On Sunday, May 22, at the long-awaited, in-person Commencement celebration of those graduates-slash-alumni, speaker Angela Duckworth invoked the humble paramecium to convey a message about the importance of exploration and persistence.
“The brainless paramecium survives and thrives and it does so using one basic principle: If things are getting better, keep swimming in that direction, and if not, change course,” said Duckworth, the Rosa Lee and Egbert Chang Professor in the School of Arts & Sciences and the Wharton School.
“The paramecium gets stuck, well, it simply backs up and tries another angle. It happens again, it backs up and makes another pivot. If this keeps happening, the paramecium may have to do something more radical, even do a 180. But eventually, kind of like a Roomba vacuum, the paramecium finds a way to move forward again. In other words, the paramecium makes its way in the world through simple trial and error. And this is usually all the paramecium needs to get unstuck, to find nourishment, to keep making its life better.”
For the roughly 3,500 students who returned to campus to celebrate on an especially warm and sunny Sunday morning, conditions outside their control—a global pandemic, a powered-down economy, societal shutdowns—have posed plenty of obstacles. Like the paramecium, however, these recent Penn grads didn’t let those challenges stand in their way of progress.
Wearing regalia at last, students gathered on College Green to take part in the traditional procession, led by the energetic Penn Band.
More than 12,000 guests, with waves, cheers, and sustained applause, looked on as the academic procession entered Franklin Field. Medha Narvekar, vice president and secretary of the University, bore the University Mace, and was joined by Interim President Wendell Pritchett, Interim Provost Beth A. Winkelstein, Chair of the Board of Trustees Scott Bok, and other University leaders.
In the spring of 2020, pandemic restrictions necessitated that the 264th Commencement be celebrated online, offering students a safe but special way to mark their metamorphosis from Penn student into alum. Then in 2021, for the 265th Commencement, while graduating seniors were able to toss their caps into the air at Franklin Field, graduate students again made do with a webcast.
Sunday was their chance to make up for that missed milestone.
In his remarks, Pritchett noted that these classes were “oft-delayed but never deterred.”
“This amazing Class of 2020 gives us unbridled hope for the future,” he told the graduates. “You are the generation of which much is expected. And you, unequivocally, have proven yourselves fully up to the task.”
And though the graduates have already had time to begin to carve their path beyond Penn, in her speech, Duckworth offered a bit of wisdom for navigating the unknown, unexpected, and unplanned.
“Graduates, my advice is not to worry if you don’t have your whole life mapped out right now,” Duckworth said. “If you feel a little lost, try something new—a new job, a new city, a new friendship. If you feel like things are getting better, keep going in that direction and, if not, change course.”

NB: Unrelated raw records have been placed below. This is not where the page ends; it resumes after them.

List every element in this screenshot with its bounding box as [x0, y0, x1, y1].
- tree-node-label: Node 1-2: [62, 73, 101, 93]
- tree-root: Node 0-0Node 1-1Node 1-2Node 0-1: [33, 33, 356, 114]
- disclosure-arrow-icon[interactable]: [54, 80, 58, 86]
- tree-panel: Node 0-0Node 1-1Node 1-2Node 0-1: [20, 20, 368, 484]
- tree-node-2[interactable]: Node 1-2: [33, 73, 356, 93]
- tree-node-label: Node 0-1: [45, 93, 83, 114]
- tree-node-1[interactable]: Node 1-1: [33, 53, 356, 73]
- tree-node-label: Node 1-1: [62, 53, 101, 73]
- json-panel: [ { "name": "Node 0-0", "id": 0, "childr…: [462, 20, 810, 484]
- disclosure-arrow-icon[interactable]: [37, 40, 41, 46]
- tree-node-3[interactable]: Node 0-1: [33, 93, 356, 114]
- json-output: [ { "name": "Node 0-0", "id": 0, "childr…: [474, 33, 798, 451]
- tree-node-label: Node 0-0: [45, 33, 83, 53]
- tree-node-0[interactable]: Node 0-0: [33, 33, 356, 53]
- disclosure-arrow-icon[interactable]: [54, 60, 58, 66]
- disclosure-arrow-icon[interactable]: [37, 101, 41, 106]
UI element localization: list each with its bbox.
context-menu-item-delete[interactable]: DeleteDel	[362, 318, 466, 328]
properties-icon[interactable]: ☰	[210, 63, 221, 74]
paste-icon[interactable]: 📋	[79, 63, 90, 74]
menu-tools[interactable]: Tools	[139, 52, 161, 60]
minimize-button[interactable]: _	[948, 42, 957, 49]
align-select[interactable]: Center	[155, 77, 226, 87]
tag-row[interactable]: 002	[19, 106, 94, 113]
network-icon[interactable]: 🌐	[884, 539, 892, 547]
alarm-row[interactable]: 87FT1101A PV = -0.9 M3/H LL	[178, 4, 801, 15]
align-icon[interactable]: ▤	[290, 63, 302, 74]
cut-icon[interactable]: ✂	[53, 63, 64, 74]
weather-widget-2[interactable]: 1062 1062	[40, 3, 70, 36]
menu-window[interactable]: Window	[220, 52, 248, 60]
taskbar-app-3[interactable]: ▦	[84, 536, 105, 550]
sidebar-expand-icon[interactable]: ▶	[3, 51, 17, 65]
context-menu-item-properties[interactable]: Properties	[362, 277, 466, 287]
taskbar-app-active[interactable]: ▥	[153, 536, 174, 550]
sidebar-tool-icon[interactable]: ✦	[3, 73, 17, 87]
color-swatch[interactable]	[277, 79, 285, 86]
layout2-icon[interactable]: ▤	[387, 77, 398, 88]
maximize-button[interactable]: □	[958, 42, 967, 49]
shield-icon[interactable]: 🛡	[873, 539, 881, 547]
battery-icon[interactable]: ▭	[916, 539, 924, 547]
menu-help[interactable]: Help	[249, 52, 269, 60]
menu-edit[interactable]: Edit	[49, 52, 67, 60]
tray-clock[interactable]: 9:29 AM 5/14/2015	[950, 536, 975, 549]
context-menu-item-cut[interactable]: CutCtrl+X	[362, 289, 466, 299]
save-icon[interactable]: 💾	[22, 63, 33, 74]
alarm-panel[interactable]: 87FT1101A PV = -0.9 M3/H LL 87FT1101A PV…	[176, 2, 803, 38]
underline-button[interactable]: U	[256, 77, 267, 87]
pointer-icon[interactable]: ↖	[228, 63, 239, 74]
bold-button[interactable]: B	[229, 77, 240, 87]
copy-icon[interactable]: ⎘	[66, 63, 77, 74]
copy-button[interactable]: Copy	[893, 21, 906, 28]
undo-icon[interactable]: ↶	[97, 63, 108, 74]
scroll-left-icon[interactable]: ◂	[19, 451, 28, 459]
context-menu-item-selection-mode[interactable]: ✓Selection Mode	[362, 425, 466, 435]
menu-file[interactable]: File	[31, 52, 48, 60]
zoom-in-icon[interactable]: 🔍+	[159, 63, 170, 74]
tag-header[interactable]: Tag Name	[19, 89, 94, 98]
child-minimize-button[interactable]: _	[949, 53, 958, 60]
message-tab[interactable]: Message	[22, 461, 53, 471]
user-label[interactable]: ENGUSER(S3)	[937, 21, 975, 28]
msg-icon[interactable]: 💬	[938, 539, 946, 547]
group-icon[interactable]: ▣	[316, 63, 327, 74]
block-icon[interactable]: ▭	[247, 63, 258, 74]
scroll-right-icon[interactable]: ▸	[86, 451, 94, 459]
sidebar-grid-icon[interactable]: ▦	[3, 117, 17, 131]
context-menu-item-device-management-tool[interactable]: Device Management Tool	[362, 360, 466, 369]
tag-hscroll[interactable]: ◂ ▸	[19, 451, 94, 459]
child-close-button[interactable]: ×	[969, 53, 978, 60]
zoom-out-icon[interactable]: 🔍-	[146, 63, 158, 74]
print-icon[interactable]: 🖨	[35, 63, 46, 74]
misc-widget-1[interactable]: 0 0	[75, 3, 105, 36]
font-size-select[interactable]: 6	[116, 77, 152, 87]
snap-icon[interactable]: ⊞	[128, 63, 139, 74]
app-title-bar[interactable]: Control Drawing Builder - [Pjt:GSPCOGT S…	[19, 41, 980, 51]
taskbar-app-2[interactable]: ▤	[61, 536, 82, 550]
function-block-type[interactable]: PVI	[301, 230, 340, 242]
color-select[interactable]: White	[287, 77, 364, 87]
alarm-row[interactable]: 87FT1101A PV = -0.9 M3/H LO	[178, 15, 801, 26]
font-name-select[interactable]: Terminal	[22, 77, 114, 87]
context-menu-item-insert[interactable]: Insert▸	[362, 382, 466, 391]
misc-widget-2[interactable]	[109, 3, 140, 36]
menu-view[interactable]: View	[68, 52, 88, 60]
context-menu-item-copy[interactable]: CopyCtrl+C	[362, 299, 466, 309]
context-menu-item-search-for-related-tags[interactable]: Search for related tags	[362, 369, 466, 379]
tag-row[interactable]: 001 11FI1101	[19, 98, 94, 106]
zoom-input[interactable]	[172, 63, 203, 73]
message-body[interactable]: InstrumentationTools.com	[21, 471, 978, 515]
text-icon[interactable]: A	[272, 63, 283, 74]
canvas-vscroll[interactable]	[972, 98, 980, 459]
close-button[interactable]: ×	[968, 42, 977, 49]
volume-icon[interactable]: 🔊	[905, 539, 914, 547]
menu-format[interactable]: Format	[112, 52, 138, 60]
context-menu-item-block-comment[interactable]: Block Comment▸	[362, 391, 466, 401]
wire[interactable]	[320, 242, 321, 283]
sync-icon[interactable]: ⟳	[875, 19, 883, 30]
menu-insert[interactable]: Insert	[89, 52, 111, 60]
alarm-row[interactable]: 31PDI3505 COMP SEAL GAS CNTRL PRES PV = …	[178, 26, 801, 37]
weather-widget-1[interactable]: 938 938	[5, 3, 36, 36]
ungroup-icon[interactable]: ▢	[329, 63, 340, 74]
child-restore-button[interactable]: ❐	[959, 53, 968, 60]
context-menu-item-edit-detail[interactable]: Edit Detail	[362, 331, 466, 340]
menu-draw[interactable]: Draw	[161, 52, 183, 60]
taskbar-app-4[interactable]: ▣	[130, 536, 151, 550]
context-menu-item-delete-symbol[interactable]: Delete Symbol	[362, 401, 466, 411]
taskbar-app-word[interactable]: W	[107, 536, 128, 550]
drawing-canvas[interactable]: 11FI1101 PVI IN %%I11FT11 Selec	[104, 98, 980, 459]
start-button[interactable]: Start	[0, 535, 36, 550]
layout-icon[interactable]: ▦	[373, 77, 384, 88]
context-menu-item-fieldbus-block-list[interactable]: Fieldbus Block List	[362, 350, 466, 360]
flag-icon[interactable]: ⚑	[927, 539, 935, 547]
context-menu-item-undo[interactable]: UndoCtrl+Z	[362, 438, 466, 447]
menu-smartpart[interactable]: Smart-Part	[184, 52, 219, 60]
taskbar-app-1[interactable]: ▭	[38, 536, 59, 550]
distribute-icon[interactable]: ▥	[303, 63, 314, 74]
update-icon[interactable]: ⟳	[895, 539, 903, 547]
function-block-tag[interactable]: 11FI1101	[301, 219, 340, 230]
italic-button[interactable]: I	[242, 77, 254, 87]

Many of the alums in attendance are likely already familiar with this strategy of exploration, having, like the paramecium, encountered obstacles in their path, made shifts, and continued on to new pursuits. Penn Today spoke with five such graduates, who returned to campus for Commencement, about their experiences since graduating, and what coming back to Penn means to them.
Tim Herd, Graduate School of Education, Class of 2021
When Tim Herd graduated with his bachelor’s degree from Michigan State in December 2019, he set his sights on Penn’s Graduate School of Education for his master’s for two main reasons: Its renowned academic program (today the school ranks No. 1 in U.S. News & World Report) and its location in Philadelphia, a city he had never visited but knew he’d love.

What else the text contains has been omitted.